** Opening Supplied data block **
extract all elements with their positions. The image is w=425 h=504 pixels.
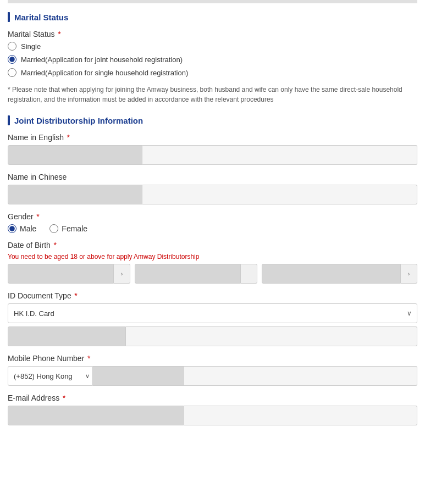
name-english-input-wrapper (8, 145, 417, 165)
joint-section-bar (8, 115, 10, 125)
id-document-select[interactable]: HK I.D. Card Passport (8, 303, 417, 323)
page-container: Marital Status Marital Status * Single M… (0, 0, 425, 444)
marital-status-single[interactable]: Single (8, 42, 417, 51)
gender-female[interactable]: Female (49, 224, 87, 233)
required-star-phone: * (87, 354, 90, 363)
section-header-bar (8, 12, 10, 22)
mobile-phone-label: Mobile Phone Number * (8, 354, 417, 363)
dob-notice: You need to be aged 18 or above for appl… (8, 253, 417, 261)
phone-area-input[interactable] (93, 366, 184, 386)
required-star-email: * (63, 394, 65, 402)
radio-male[interactable] (8, 224, 16, 233)
radio-married-single[interactable] (8, 68, 16, 77)
required-star-gender: * (36, 212, 39, 221)
dob-year-btn[interactable]: › (401, 264, 417, 284)
gender-radio-group: Male Female (8, 224, 417, 233)
required-star-id: * (74, 291, 77, 300)
marital-status-field: Marital Status * Single Married(Applicat… (8, 30, 417, 77)
dob-day-wrap (135, 264, 257, 284)
dob-year-wrap: › (262, 264, 417, 284)
email-row (8, 406, 417, 425)
name-chinese-input-wrapper (8, 185, 417, 204)
dob-year-input[interactable] (262, 264, 401, 284)
phone-country-select[interactable]: (+852) Hong Kong (8, 366, 93, 386)
gender-male[interactable]: Male (8, 224, 36, 233)
radio-married-single-label: Married(Application for single household… (21, 69, 188, 77)
dob-month-input[interactable] (8, 264, 114, 284)
radio-single-label: Single (21, 42, 41, 51)
name-english-last-input[interactable] (142, 145, 417, 165)
dob-month-btn[interactable]: › (114, 264, 130, 284)
marital-status-notice: * Please note that when applying for joi… (8, 85, 417, 104)
name-chinese-label: Name in Chinese (8, 173, 417, 181)
dob-day-btn[interactable] (241, 264, 257, 284)
marital-status-radio-group: Single Married(Application for joint hou… (8, 42, 417, 77)
id-inputs-row (8, 326, 417, 346)
mobile-phone-field: Mobile Phone Number * (+852) Hong Kong ∨ (8, 354, 417, 386)
gender-field: Gender * Male Female (8, 212, 417, 233)
id-document-dropdown-wrapper: HK I.D. Card Passport ∨ (8, 303, 417, 323)
radio-single[interactable] (8, 42, 16, 51)
radio-female[interactable] (49, 224, 58, 233)
id-number-right-input[interactable] (126, 326, 417, 346)
phone-row: (+852) Hong Kong ∨ (8, 366, 417, 386)
marital-status-title: Marital Status (14, 13, 68, 22)
id-document-label: ID Document Type * (8, 291, 417, 300)
required-star-name-en: * (67, 133, 70, 142)
name-chinese-first-input[interactable] (8, 185, 142, 204)
radio-married-joint[interactable] (8, 55, 16, 64)
dob-inputs-row: › › (8, 264, 417, 284)
dob-day-input[interactable] (135, 264, 241, 284)
name-chinese-field: Name in Chinese (8, 173, 417, 204)
marital-status-section-header: Marital Status (8, 12, 417, 22)
gender-male-label: Male (20, 224, 36, 233)
phone-country-wrapper: (+852) Hong Kong ∨ (8, 366, 93, 386)
required-star: * (58, 30, 60, 38)
name-english-label: Name in English * (8, 133, 417, 142)
marital-status-married-single[interactable]: Married(Application for single household… (8, 68, 417, 77)
email-right-input[interactable] (184, 406, 417, 425)
top-bar (8, 0, 417, 3)
radio-married-joint-label: Married(Application for joint household … (21, 56, 183, 64)
gender-female-label: Female (62, 224, 87, 233)
gender-label: Gender * (8, 212, 417, 221)
email-field: E-mail Address * (8, 394, 417, 425)
name-english-field: Name in English * (8, 133, 417, 165)
phone-number-input[interactable] (184, 366, 417, 386)
name-english-first-input[interactable] (8, 145, 142, 165)
email-left-input[interactable] (8, 406, 184, 425)
dob-month-wrap: › (8, 264, 130, 284)
joint-distributorship-title: Joint Distributorship Information (14, 116, 143, 125)
dob-field: Date of Birth * You need to be aged 18 o… (8, 241, 417, 284)
joint-distributorship-section-header: Joint Distributorship Information (8, 115, 417, 125)
required-star-dob: * (53, 241, 56, 250)
marital-status-married-joint[interactable]: Married(Application for joint household … (8, 55, 417, 64)
dob-label: Date of Birth * (8, 241, 417, 250)
email-label: E-mail Address * (8, 394, 417, 402)
name-chinese-last-input[interactable] (142, 185, 417, 204)
marital-status-label: Marital Status * (8, 30, 417, 38)
id-document-field: ID Document Type * HK I.D. Card Passport… (8, 291, 417, 346)
id-number-left-input[interactable] (8, 326, 126, 346)
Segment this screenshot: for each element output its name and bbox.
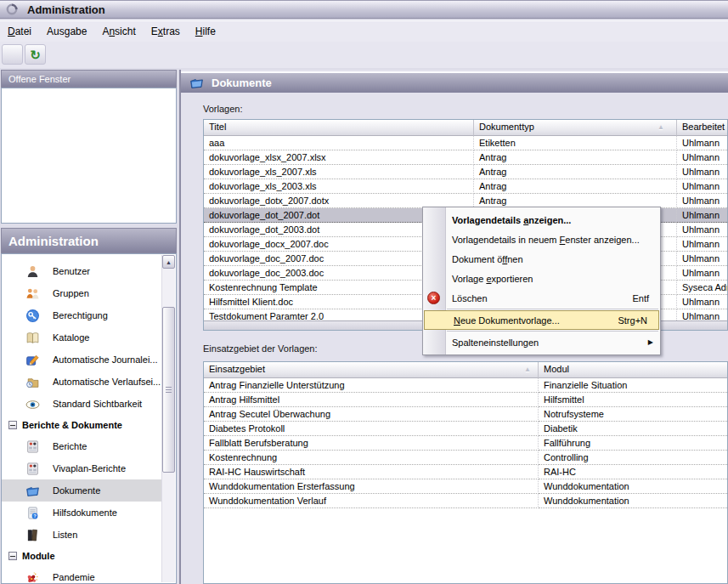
** Closing Supplied data block **
▶ **Work to complete**
From the material above, copy every line where the word "Mobile" is found.

▶ **Result of this exercise**
mobile-phone-label: Mobile Phone Number * (8, 354, 417, 363)
mobile-phone-field: Mobile Phone Number * (+852) Hong Kong ∨ (8, 354, 417, 386)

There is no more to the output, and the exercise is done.